SHADOW HOME SECRETARY CHRIS PHILP BLAMES LABOUR FOR FAILING TO TACKLE GROOMING GANGS

0

SHADOW Home Secretary Chris Philp has defended the Conservatives’ record on tackling child sex grooming gangs and denied that the previous administration failed to tackle the issue.

Asked why Labour is now taking more action than the Tories did, he told GB News: “I don’t think that’s true. I mean, of course, it was the Conservative Home Secretary Theresa May who set up the original Rotherham inquiry.

“Theresa May also set up the independent inquiry into child sexual abuse, which touched on this, amongst other things. It was Sajid Javid, a Conservative Home Secretary who started collecting ethnicity data.
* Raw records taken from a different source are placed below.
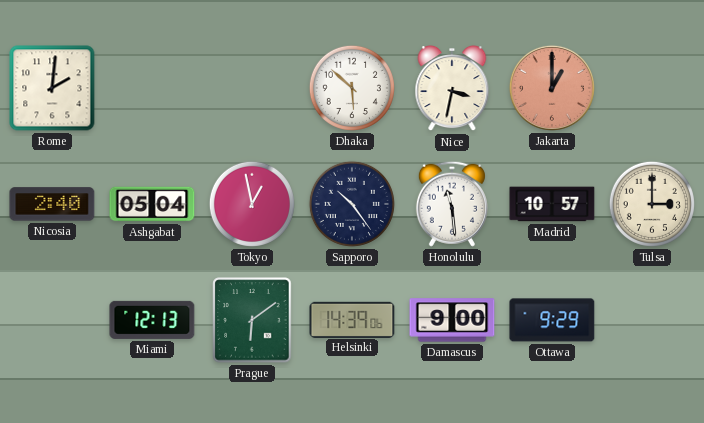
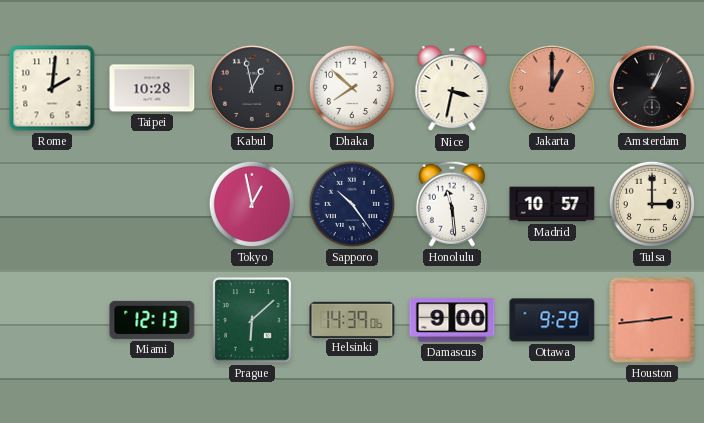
Taipei: none -> 10:28
Kabul: none -> 12:58
Dhaka: 5:52 -> 7:52
Amsterdam: none -> 1:04
Nicosia: 2:40 -> none
Ashgabat: 05:04 -> none
Prague: 6:09 -> 6:08
Houston: none -> 2:44
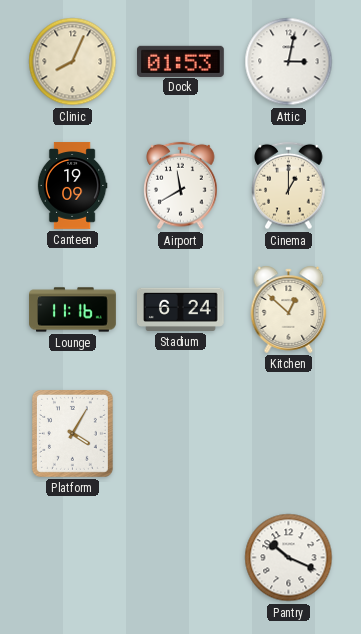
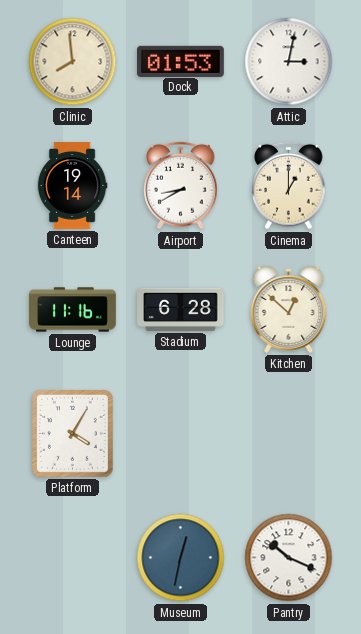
Clinic: 8:04 -> 7:59
Canteen: 19:09 -> 19:14
Airport: 11:40 -> 8:40
Stadium: 6:24 -> 6:28
Museum: none -> 12:32
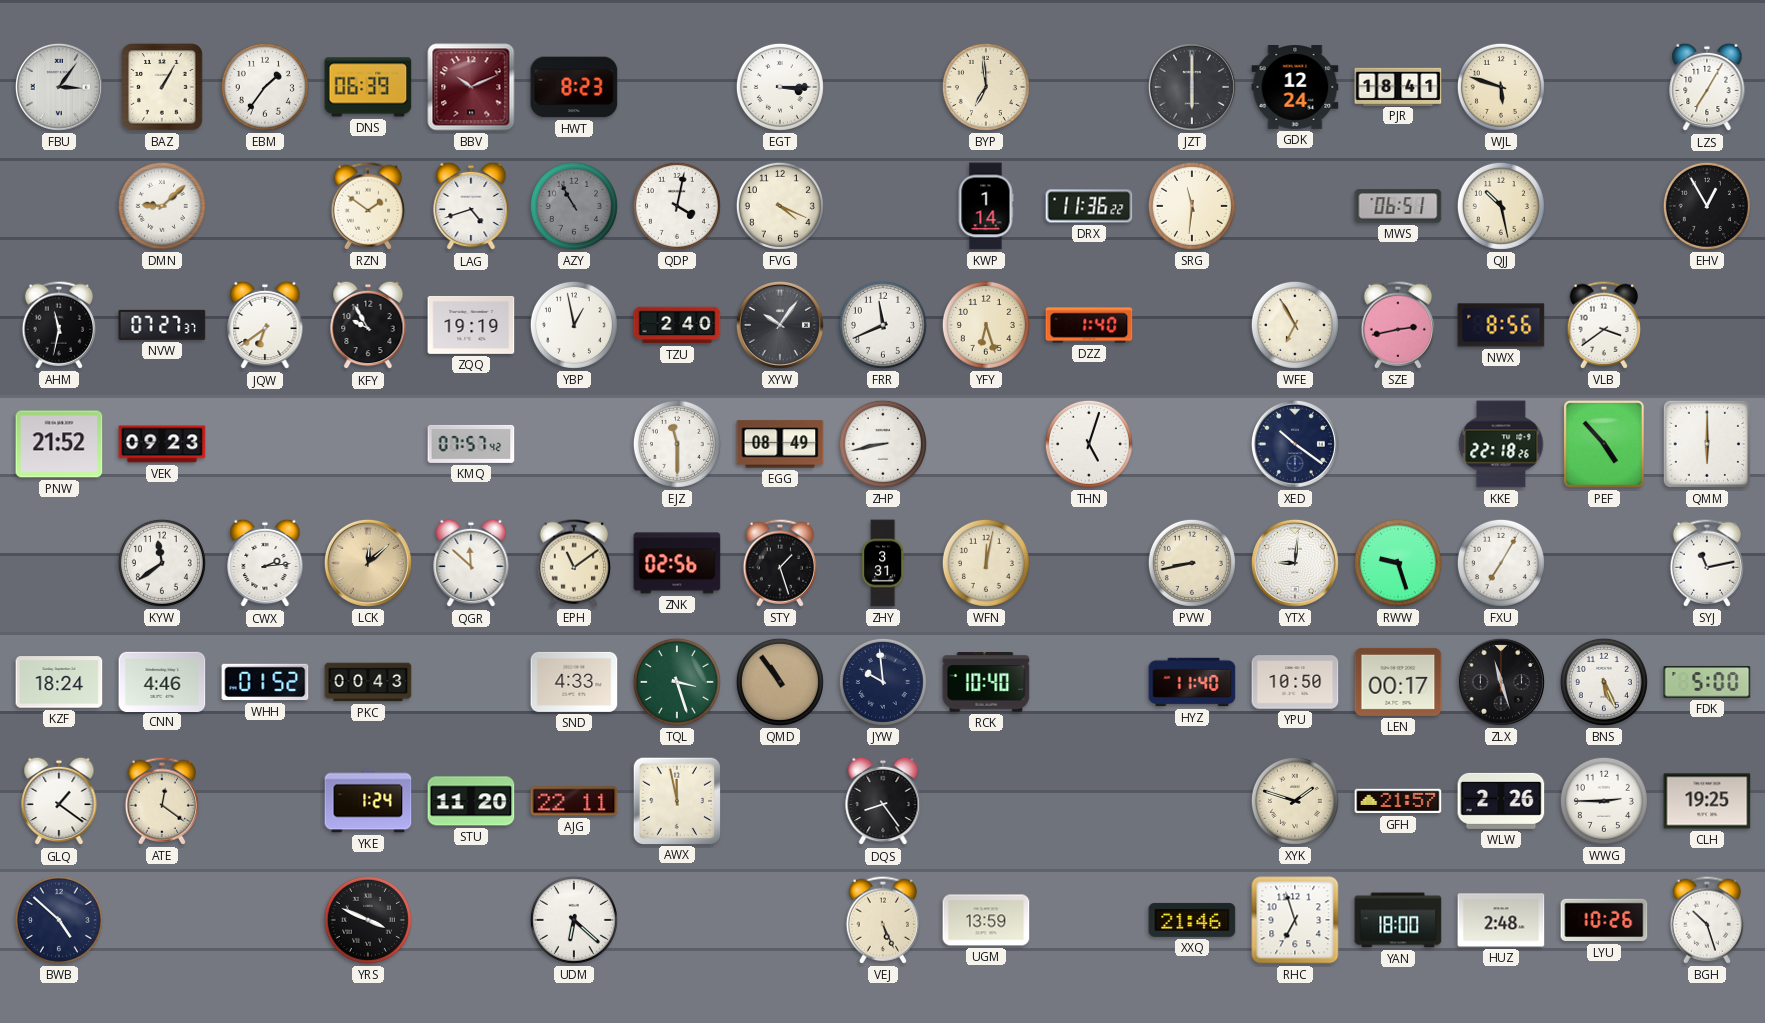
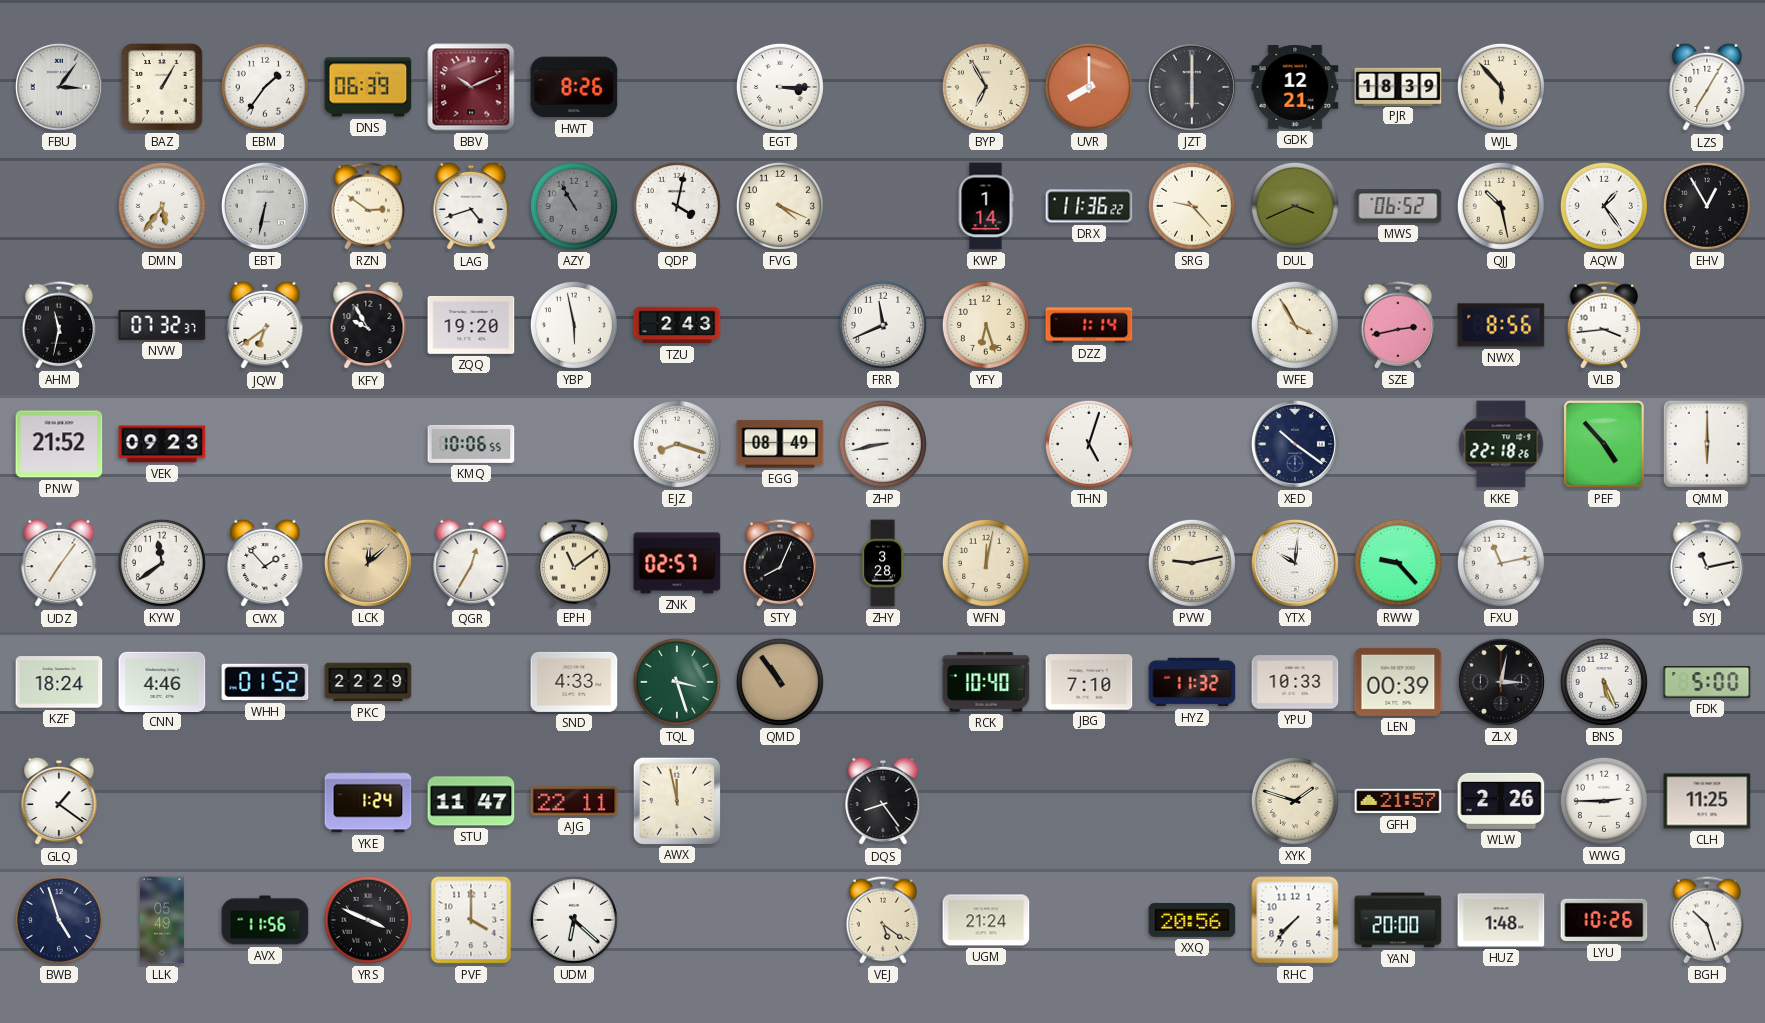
HWT: 8:23 -> 8:26
BYP: 6:59 -> 6:55
UVR: none -> 8:00
GDK: 12:24 -> 12:21
PJR: 18:41 -> 18:39
WJL: 5:48 -> 5:53
DMN: 9:08 -> 5:36
EBT: none -> 6:32
RZN: 1:51 -> 2:51
SRG: 11:31 -> 9:23
DUL: none -> 3:41
MWS: 06:51 -> 06:52
AQW: none -> 1:24
NVW: 07:27 -> 07:32
ZQQ: 19:19 -> 19:20
YBP: 12:58 -> 5:58
TZU: 2:40 -> 2:43
XYW: 10:06 -> none
DZZ: 1:40 -> 1:14
WFE: 6:55 -> 3:55
VLB: 3:39 -> 3:44
KMQ: 07:57 -> 10:06
EJZ: 11:30 -> 8:18
UDZ: none -> 7:06
CWX: 2:14 -> 1:53
QGR: 11:52 -> 12:35
ZNK: 02:56 -> 02:57
STY: 1:27 -> 8:04
ZHY: 3:31 -> 3:28
PVW: 8:43 -> 9:13
YTX: 9:01 -> 10:01
RWW: 9:27 -> 9:23
FXU: 7:05 -> 11:13
PKC: 00:43 -> 22:29
JYW: 9:59 -> none
JBG: none -> 7:10
HYZ: 11:40 -> 11:32
YPU: 10:50 -> 10:33
LEN: 00:17 -> 00:39
ZLX: 11:27 -> 3:02
ATE: 12:21 -> none
STU: 11:20 -> 11:47
CLH: 19:25 -> 11:25
BWB: 4:52 -> 4:57
LLK: none -> 05:49
AVX: none -> 11:56
PVF: none -> 4:00
VEJ: 5:26 -> 5:21
UGM: 13:59 -> 21:24
XXQ: 21:46 -> 20:56
RHC: 6:57 -> 7:37
YAN: 18:00 -> 20:00
HUZ: 2:48 -> 1:48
“It was Rishi Sunak, a Conservative Prime Minister, who set up the grooming gangs task force, which in its first year led to 550 arrests. So that’s what the last government did.”

On why the Conservatives did not set up a national inquiry, he said: “Oldham Council requested a national inquiry into grooming gangs in July of last year, just after the election, the Labour government contemptuously dismissed their request and that request then became public in early January.

“I’d become shadow Home Secretary just a few weeks before that, and when that became public, we strongly, Kemi Badenoch and I very strongly and very publicly supported Oldham Council’s request for a proper national inquiry into this…

“And I’ve spoken to retired police officers, and I’ve retired, talked to survivors sitting there in the last six months who have explained how this was deliberately covered up by police, by local authorities, by social services.”

He added: “This does need to be a quick inquiry. Some public inquiries drag on for five or ten years. We can’t have that happening here. This needs to be a one or two year process, a very focused process.

“I think the work on prosecutions for misconduct in public office should happen alongside the inquiry, not afterwards. We know from Charlie Peters’ work, there are about 50 towns affected. All of those need to be covered.

“The inquiry needs to have the legal power to compel the production of evidence and compel participation, because as recently as last year, we saw public bodies still withholding evidence, for example, from the Greater Manchester local inquiry.

“The chairs of that resigned last year because they didn’t have those legal powers. Bradford City Council is even to this day, refusing to have an inquiry. Bradford City Council is still trying to cover this up, so it’s got to have the powers to get underneath that and compel the production of evidence.

“It’s got to be quick. We can’t have this dragging on for years and years and nor can it delay prosecutions either.”